(Transcribed page contents)
::::::::
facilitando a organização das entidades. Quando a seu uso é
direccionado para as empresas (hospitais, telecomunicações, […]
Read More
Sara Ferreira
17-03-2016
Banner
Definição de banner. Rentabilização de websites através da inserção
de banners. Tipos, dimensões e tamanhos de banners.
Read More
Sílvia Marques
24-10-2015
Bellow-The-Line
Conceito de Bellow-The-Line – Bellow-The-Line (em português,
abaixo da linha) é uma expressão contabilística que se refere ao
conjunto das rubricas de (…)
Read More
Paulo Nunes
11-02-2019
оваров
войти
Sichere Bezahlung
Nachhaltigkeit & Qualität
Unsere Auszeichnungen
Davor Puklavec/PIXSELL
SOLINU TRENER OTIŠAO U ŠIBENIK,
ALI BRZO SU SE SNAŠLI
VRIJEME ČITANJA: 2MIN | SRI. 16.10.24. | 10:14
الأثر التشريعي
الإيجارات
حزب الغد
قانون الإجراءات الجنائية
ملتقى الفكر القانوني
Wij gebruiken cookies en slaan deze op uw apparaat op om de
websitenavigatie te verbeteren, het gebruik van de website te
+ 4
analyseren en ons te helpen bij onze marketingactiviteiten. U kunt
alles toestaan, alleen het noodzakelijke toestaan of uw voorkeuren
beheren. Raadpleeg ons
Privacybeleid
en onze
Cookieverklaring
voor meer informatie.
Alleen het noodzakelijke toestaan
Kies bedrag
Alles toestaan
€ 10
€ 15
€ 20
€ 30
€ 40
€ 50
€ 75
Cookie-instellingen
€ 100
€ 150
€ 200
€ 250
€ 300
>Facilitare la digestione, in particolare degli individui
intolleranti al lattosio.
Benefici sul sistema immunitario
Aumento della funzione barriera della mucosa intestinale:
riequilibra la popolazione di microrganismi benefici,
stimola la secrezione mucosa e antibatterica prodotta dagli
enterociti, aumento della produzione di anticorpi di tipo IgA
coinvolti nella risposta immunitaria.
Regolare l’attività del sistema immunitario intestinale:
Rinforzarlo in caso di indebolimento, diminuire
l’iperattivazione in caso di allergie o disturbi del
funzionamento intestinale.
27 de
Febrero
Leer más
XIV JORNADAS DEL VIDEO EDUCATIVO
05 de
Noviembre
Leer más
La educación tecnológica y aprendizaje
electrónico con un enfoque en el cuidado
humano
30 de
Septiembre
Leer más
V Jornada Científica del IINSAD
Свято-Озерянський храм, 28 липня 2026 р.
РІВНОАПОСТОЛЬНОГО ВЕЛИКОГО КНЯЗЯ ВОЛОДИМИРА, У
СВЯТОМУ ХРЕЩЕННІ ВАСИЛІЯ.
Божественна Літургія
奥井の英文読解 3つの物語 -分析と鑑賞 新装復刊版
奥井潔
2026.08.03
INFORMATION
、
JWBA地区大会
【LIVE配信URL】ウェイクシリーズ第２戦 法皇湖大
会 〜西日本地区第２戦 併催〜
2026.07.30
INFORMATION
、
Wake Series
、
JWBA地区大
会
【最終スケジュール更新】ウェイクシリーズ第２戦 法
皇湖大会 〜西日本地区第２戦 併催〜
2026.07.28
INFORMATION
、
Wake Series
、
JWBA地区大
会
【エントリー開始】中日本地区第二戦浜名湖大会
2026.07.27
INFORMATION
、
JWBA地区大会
::::::::
Copy each line above where the string "toestaan" occurs.

▸ **Solution for this exercise**:
alles toestaan, alleen het noodzakelijke toestaan of uw voorkeuren
Alleen het noodzakelijke toestaan
Alles toestaan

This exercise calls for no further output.